I really like using a furled leader and was shown how to make them at a fly tying conclave in Baton Rouge. They are really cool to make and not very hard, but difficult to describe because of the bizarre process. Many are made, and some offered commercially, with a very small split ring incorporated in the process and a few with the swivel. The swivel I use is a #10 and tests to 35lbs. The process I use creates the leader by doubling it during the twisting process, that is where I slide on the swivel. When completed I have a furled leader about seven feet long with a loop at the butt end and a tiny swivel at the tapered end. To this swivel I attach 18 to 36 inches of tippet. I usually make my leaders of fluorocarbon but sometimes I use mono if I want a floating tip. To make a furled leader you must make a jig, this is fairly simple using a 2x10 and some large wooden dowels.
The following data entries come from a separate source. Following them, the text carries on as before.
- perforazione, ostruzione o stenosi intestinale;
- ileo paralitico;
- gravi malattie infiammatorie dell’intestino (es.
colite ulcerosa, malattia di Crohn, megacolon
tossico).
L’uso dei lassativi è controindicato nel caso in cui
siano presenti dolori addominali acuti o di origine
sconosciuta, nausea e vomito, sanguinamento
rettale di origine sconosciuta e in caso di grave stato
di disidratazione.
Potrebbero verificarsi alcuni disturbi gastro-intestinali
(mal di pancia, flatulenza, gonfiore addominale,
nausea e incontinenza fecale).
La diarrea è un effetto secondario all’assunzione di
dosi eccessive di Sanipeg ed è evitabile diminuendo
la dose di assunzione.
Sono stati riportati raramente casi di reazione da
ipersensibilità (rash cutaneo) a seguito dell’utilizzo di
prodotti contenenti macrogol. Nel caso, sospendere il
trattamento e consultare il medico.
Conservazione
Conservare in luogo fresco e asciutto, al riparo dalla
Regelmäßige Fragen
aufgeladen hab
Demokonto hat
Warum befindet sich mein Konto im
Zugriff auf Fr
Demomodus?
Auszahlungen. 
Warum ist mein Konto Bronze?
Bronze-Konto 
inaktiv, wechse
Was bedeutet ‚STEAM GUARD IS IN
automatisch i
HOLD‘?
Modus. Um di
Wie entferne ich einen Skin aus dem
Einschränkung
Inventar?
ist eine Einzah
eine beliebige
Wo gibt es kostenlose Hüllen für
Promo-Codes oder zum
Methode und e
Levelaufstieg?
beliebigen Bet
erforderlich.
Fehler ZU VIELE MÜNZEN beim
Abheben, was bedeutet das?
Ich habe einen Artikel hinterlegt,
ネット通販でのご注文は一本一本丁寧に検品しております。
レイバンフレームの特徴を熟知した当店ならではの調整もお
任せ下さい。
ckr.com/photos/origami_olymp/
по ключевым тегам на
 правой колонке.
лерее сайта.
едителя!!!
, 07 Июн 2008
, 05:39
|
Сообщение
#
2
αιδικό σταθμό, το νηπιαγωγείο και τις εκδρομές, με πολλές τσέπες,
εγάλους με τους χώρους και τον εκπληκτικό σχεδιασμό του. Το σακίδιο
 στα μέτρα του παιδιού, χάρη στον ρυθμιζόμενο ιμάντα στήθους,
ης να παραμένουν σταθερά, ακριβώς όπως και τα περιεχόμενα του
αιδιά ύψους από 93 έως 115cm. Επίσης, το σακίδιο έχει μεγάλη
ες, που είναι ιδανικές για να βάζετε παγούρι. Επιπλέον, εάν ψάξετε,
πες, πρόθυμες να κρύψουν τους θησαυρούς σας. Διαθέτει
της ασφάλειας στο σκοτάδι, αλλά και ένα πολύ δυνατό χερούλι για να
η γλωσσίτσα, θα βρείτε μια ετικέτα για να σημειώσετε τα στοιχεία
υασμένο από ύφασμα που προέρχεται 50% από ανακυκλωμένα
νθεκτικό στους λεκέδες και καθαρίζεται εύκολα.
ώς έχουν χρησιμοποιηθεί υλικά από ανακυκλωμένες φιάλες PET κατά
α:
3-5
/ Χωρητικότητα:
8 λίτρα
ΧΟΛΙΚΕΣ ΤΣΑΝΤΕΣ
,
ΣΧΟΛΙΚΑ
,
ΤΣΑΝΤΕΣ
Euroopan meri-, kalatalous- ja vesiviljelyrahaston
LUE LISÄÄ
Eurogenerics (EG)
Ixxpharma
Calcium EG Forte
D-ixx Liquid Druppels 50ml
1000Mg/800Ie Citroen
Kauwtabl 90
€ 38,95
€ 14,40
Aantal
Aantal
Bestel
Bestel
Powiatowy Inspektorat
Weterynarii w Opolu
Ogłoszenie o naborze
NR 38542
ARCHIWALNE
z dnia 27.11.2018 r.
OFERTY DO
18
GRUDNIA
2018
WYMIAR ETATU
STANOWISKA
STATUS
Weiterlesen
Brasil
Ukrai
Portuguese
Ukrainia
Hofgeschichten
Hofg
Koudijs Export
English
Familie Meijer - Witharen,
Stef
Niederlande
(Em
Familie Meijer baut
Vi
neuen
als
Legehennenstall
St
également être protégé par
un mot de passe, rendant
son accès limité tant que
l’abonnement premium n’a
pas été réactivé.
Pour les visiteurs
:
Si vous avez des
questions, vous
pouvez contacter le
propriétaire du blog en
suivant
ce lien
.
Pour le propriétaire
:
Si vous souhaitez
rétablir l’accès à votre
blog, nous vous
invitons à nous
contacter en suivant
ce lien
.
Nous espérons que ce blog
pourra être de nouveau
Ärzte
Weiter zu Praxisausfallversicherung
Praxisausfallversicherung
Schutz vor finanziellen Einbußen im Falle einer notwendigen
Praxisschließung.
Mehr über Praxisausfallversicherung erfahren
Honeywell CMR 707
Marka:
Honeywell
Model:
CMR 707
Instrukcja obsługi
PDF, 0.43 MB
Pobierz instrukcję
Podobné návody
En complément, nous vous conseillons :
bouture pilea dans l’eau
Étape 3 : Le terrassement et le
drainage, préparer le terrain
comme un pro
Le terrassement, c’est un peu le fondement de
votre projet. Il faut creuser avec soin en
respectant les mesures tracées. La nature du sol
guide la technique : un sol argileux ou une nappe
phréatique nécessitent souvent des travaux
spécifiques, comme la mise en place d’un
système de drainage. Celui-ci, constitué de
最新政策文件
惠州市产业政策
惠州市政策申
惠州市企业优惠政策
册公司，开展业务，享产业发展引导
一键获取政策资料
If you want more info or are interested in making one let me know, I'll be glad to show you.


----------



## flynurse

i would love to learn to make my own furled leader. do you every show how at the fly fishing club meetings? i still need to join i'm so lazy sometimes.


----------



## snivlem

http://www.georgia-outdoors.com/forum/showthread.php?t=70194&highlight=furled



Check this out!


----------



## flynurse

link didn't work


----------



## FishingMedic

http://www.georgia-outdoors.com/forum/showthread.php?t=70194&highlight=furled:letsdrink


----------



## flynurse

thanks jimmy!! don't mean to de rail the thread. sorry


----------



## asago

Hey Snivlem - look me up (pm me) when you get down here and I'll show you some spots (although I am pretty new down here but been flyfishing for 25 years). I am a N. GA transplant - as a matter of fact I am the guy that started NGTO (and still chairman of the Board of Directors).


----------



## snivlem

Hey hey, absolutely, thanks. I remember your thread about moving down there. You've left the board in good hands with Buck and the others. I am enjoying the DH up here now, but it looks like we're blown out for a couple of days. I'll give you a shout when we head down.


----------